Nur widerwillig schließt sich der arrogante und schrankbreite Halbgott der Prinzessin an. Dennoch sind sie aufeinander angewiesen. Ihre übernatürlichen Fähigkeiten ergänzen sich: Maui ist ein Gestaltwandler und Vaiana kann das Meer bändigen. Nur der dümmliche Hahn Heihei, der aus Versehen auf dem Floß landet, scheint nicht für viel zu gebrauchen zu sein.
Die ozeanischen Inseln waren einst das Reich der Seefahrer. Vor mehreren 1000 Jahren bereisten die Stämme der paradiesischen Inseln bereits das Meer – denn das Wasser trennt die Inseln nicht voneinander, es „verbindet“ sie.
Die Geschichte hat jedoch eine mysteriöse Lücke: Warum stellten die Polynesier für ein ganzes Jahrtausend die Seefahrt ein? Geschichtsforscher haben darauf keine Antwort – Walt Disney schon.
Die Blaupause einer jeden Disney-Prinzessin: Wespentaille, hauchdünne Extremitäten und Kussmund. In Vaiana distanziert man sich von diesem Bild – endlich! Die titelgebende Prinzessin wirkt markanter und authentischer als es je eine ihre Vorgängerinnen war. Bildhübsch ist sie dennoch.
Allgemein ist das Charakter-Design in Vaiana meisterhaft: Gestalt und Mimik der Menschen wirken absolut realistisch, verlieren aber nicht die wichtige Cartoon-Note, die sie vor dem Uncanny-Valley fern hält. Ich gehe so weit zu behaupten, dass animierte Menschen noch nie besser funktionierten als in diesem Film!
Sehr untypisch: Für einen Animationsfilm hat Vaiana nur wenige Charaktere. Im Gegensatz zu Streifen wie Pets oder Findet Dorie, die gefühlt alle paar Minuten ein neues sprechendes Tier einführen, folgt diese Geschichte über die meiste Zeit den beiden Hauptcharakteren: Vaiana und Maui. Während diese isoliert, mit niemand weiterem als einen verrückten Hahn, über den Ozean schippern, wirkt der Film sehr persönlich und fokussiert.
Dementsprechend ist Vaiana auch weniger mit Humor gespickt, als man es von Animationsfilmen heutzutage erwarten würde. Zwar sorgt die Chemie zwischen der Prinzessin und dem Halbgott für potente Witze, die aber nie Überhand nehmen. Ob der Hahn Heihei wirklich für seine drei Lacher ein Teil des Films sein musste? Wieso durfte das viel süßere Schwein Pua nicht mit auf die Reise?

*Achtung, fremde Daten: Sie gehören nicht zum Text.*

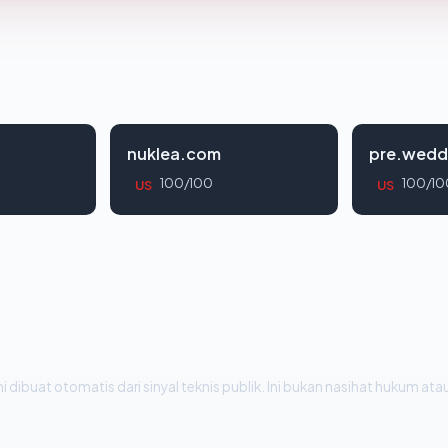
nuklea.com
pre.wedd
100/100
100/10
US
US
i dibuat otomatis dari sinyal teknis publik. Ini bukan nasihat hukum atau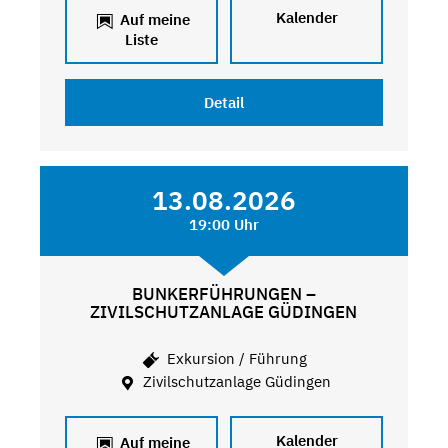
Kalender
Auf meine
Liste
Detail
13.08.2026
19:00 Uhr
BUNKERFÜHRUNGEN –
ZIVILSCHUTZANLAGE GÜDINGEN
Exkursion / Führung
Zivilschutzanlage Güdingen
Kalender
Auf meine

Während Pixar für Innovation und Einfallsreichtum steht, mag Disney es eher klassisch und traditionell. So ist die Geschichte von Vaiana im Kern auch „nur“ die übliche Heldenreise einer Prinzessin, die über sich hinaus wachsen muss. Trotzdem zeigt der Film mehr Mut, als zum Beispiel noch Die Eiskönigin.
Neben dem vorbildlichem Charakterdesign, rückt der Musical-Anteil weiter in den Vordergrund. Gesungen wird aber immer noch – und zwar oft. Selbst bei Dialogszenen ist der fantastische Soundtrack immer präsent und wird ein eigenständiges Element der Erzählung.
Hinter der Musik stecken Opetaia Foa’i, Mark Mancina (Tarzan) und Lin-Manuel Miranda, die ethnische Musik mit klassischen Musical-Nummern verschmelzen lassen. Der Soundtrack wummert bombastisch aus den Kinoboxen und gehört mit zu den besten, die Disney je abgeliefert hat. Gänsehaut? Jap.
Ein bisschen Sentimentalität gehört eben auch dazu. Da wir dieses Mal als Protagonistin aber kein zerbrechliches Püppchen mit Liebeskummer haben, fällt der typische Disney-Kitsch dann doch weniger kitschig aus. Zwar zerrt die Handlung nicht an den ganz tiefen Emotionen, wie es zum Beispiel einige Pixar-Filme tun, aber die Warmherzigkeit des Films erinnert an die besseren Disney-Klassiker, wie Aladdin, Die Schöne und das Biest oder König der Löwen.
Spätestens seit Avatar – Aufbruch nach Pandora wissen wir, wie schön „künstliche“ Natur sein kann. Tatsächlich versprüht auch Vaiana diesen Wow-Effekt, der uns von weißen Stränden, türkisfarbene Riffs und tropischen Wäldern träumen lässt – das Timing zur Weihnachtszeit ist perfekt!
Besonders bei der Wasseranimation fällt einem die Kinnlade runter. Sobald im Finale ein wahres Effekt-Feuerwerk verschossen wird, setzt dieser Animationsfilm klar neue Maßstäbe in seinem Genre.
Sehr unterhaltsam ist außerdem eine Actionszene, die in ihrer Machart direkt an Mad Max: Fury Road angelehnt ist – nur Mit Wasser statt Sand.
Lasst euch von Helene Fischer, die das Titellied singt, nicht abschrecken: Vaiana haut alles raus, was wir von einem Disney-Musical erwarten und noch viel mehr. Der himmlische Soundtrack und die atemberaubende Kulisse machen aus diesem Film ein „Instant-Classic“ der Disney-Filmografie, auch wenn in einigen anderen Animations-Filmen deutlich mehr gelacht wird.